Una mujer feliz

Mi madre tenía muchos problemas. No dormía y se sentía agotada. Era irritable, gruñona y amargada. Siempre estaba enferma, hasta que un día, de pronto, ella cambió. La situación estaba igual, pero ella era distinta.
Un día, mi padre le dijo:
—Amor, llevo tres meses buscando trabajo y no he encontrado nada. Voy a tomarme unas cervecitas con mis amigos.
Mi madre le contestó:
—Está bien.
Mi hermano le dijo:
—Mamá, voy mal en todas las asignaturas de la Universidad.
Mi madre le contestó:
—Está bien, ya las recuperarás, y si no lo haces, repites el semestre y tú pagas la matrícula.
Mi hermana le dijo:
—Mamá, he chocado con el coche.
—Está bien hija, llévalo al taller, busca cómo pagarlo y mientras lo arreglan, muévete en autobús o en metro.
Su nuera le dijo:
—Suegra, vengo a pasar unos meses con vosotros.
Mi madre le contestó:
—Está bien, acomódate en el sofá del salón y busca unas sábanas en el armario.

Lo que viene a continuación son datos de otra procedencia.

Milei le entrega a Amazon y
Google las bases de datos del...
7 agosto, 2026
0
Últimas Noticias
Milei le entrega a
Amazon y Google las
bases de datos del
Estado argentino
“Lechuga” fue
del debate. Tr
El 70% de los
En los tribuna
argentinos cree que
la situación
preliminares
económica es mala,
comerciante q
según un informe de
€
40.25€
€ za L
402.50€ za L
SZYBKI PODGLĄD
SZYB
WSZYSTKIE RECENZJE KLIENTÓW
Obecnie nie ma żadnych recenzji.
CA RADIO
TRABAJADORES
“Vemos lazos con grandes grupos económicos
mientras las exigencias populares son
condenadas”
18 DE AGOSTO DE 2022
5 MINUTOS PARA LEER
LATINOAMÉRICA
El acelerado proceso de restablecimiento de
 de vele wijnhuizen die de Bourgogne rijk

Todos en casa nos reunimos, preocupados al ver estas reacciones.  Sospechábamos que hubiese ido al médico y que le recetara unas pastillas de “me importa un comino de 1.000 mg”. Seguramente también estaría ingiriendo una sobredosis.

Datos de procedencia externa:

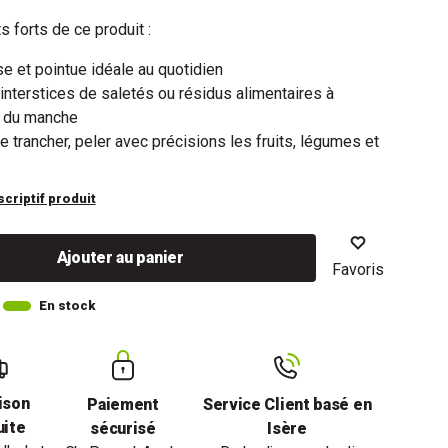
s forts de ce produit :
e et pointue idéale au quotidien
 interstices de saletés ou résidus alimentaires à
ur du manche
 trancher, peler avec précisions les fruits, légumes et
scriptif produit
Ajouter au panier
Favoris
En stock
ison
Paiement
Service Client basé en
uite
sécurisé
Isère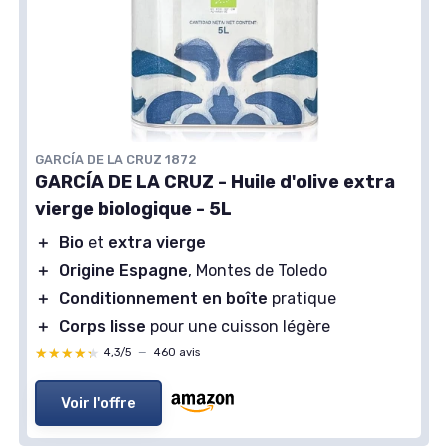
GARCÍA DE LA CRUZ 1872
GARCÍA DE LA CRUZ - Huile d'olive extra
vierge biologique - 5L
＋
Bio
et
extra vierge
＋
Origine Espagne
, Montes de Toledo
＋
Conditionnement en boîte
pratique
＋
Corps lisse
pour une cuisson légère
★★★★★
★★★★★
4,3/5
—
460 avis
Voir l'offre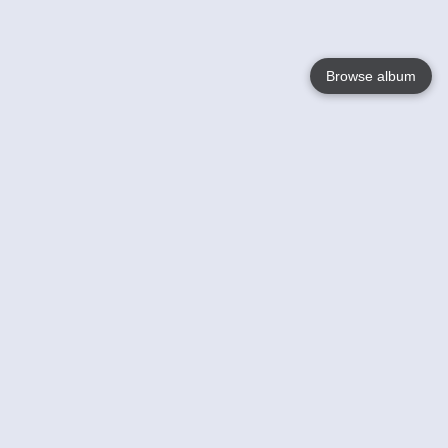
Browse album
Language
English
Nederlands
Français
Jouw
Help
Lees Meer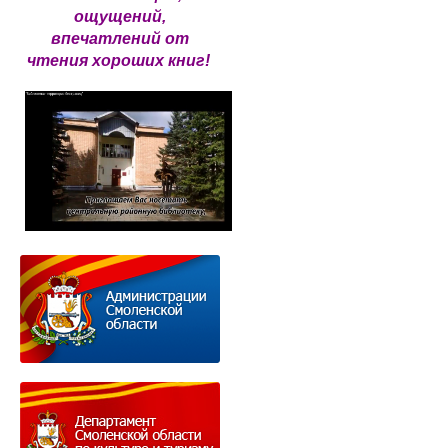
ощущений,
впечатлений от
чтения хороших книг!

Propusimos hacerle una “intervención” a mi madre para alejarla de cualquiera posible adicción que tuviera hacia algún medicamento anti-berrinches. Pero cuál fue la sorpresa, cuando todos nos reunimos en torno a ella y mi madre nos explicó:

—Me ha tomado mucho tiempo darme cuenta de que cada quien es responsable de su vida. Me ha tomado muchos años para descubrir que mi angustia, mi mortificación, mi depresión, mi coraje, mi insomnio y mi estrés no resolvían vuestros problemas sino que agravaban los míos.

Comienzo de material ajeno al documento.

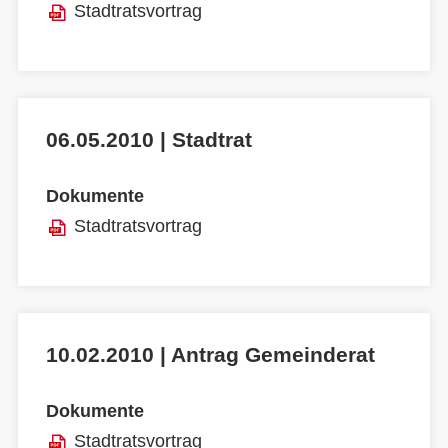
Stadtratsvortrag
06.05.2010 | Stadtrat
Dokumente
Stadtratsvortrag
10.02.2010 | Antrag Gemeinderat
Dokumente
Stadtratsvortrag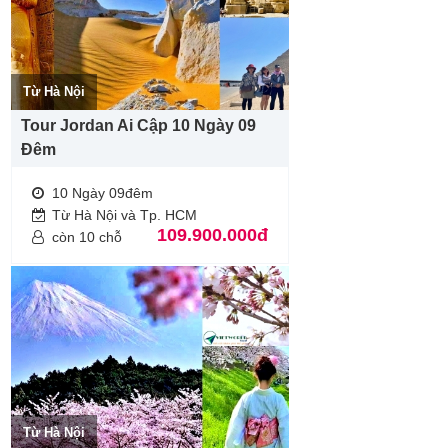
Từ Hà Nội
Tour Jordan Ai Cập 10 Ngày 09
Đêm
10 Ngày 09đêm
Từ Hà Nội và Tp. HCM
109.900.000đ
còn 10 chỗ
Từ Hà Nội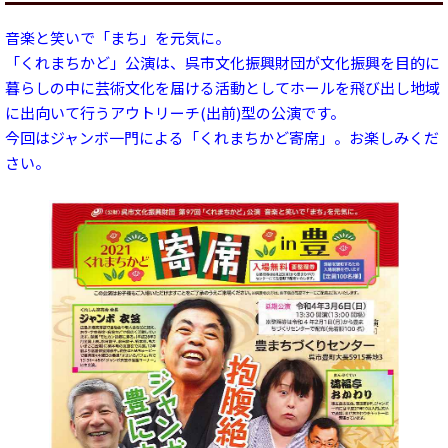
音楽と笑いで「まち」を元気に。
「くれまちかど」公演は、呉市文化振興財団が文化振興を目的に
暮らしの中に芸術文化を届ける活動としてホールを飛び出し地域
に出向いて行うアウトリーチ(出前)型の公演です。
今回はジャンボ一門による「くれまちかど寄席」。お楽しみくだ
さい。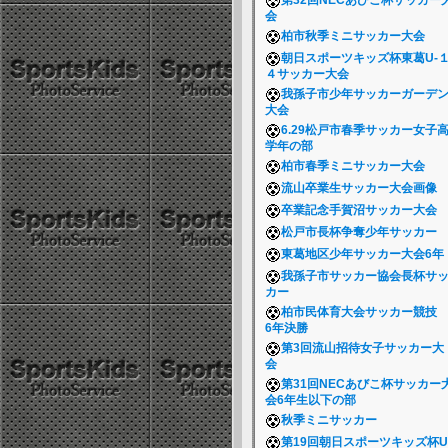
第32回NECあびこ杯サッカー
会
柏市秋季ミニサッカー大会
朝日スポーツキッズ杯東葛U-
４サッカー大会
我孫子市少年サッカーガーデ
大会
6.29松戸市春季サッカー女子
学年の部
柏市春季ミニサッカー大会
流山卒業生サッカー大会画像
卒業記念手賀沼サッカー大会
松戸市長杯争奪少年サッカー
東葛地区少年サッカー大会6
我孫子市サッカー協会長杯サ
カー
柏市民体育大会サッカー競
6年決勝
第3回流山招待女子サッカー大
会
第31回NECあびこ杯サッカー
会6年生以下の部
秋季ミニサッカー
第19回朝日スポーツキッズ杯U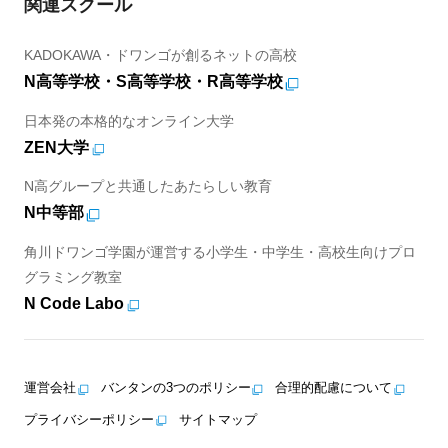
関連スクール
KADOKAWA・ドワンゴが創るネットの高校
N高等学校・S高等学校・R高等学校
日本発の本格的なオンライン大学
ZEN大学
N高グループと共通したあたらしい教育
N中等部
角川ドワンゴ学園が運営する小学生・中学生・高校生向けプロ
グラミング教室
N Code Labo
運営会社
バンタンの3つのポリシー
合理的配慮について
プライバシーポリシー
サイトマップ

Yo no soy responsable de las acciones de los demás, pero sí soy responsable de las reacciones que yo no exprese ante eso. Por lo tanto, llegué a la conclusión de que mi deber para conmigo misma es mantener la calma y dejar que cada quien resuelva lo que le corresponde.

He hecho cursos de yoga, de meditación, de milagros, de desarrollo humano, de higiene mental, de vibración y de programación neurolingüística y, en todos ellos, encontré un común denominador: finalmente todos conducen al mismo punto.

Y es que solo puedo tener injerencia sobre mí misma. Vosotros tenéis todos los recursos necesarios para resolver vuestras propias vidas.

Yo solo podré darles mi consejo si me lo pedís, y de vosotros depende seguirlo o no. Así que, de ahora en adelante, yo dejo de ser: el receptáculo de vuestras responsabilidades, el costal de vuestras culpas, la lavandera de vuestros remordimientos, la abogada de vuestros errores, el muro de vuestros lamentos, la depositaria de vuestros deberes, quien resuelve vuestros problemas o su rueda de repuesto para cumplir vuestras responsabilidades.

A partir de ahora, los declaro a todos adultos independientes y autosuficientes.
Todos en mi casa se quedaron mudos.

Desde ese día, la familia comenzó a funcionar mejor, porque todos en la casa saben exactamente lo que les corresponde hacer.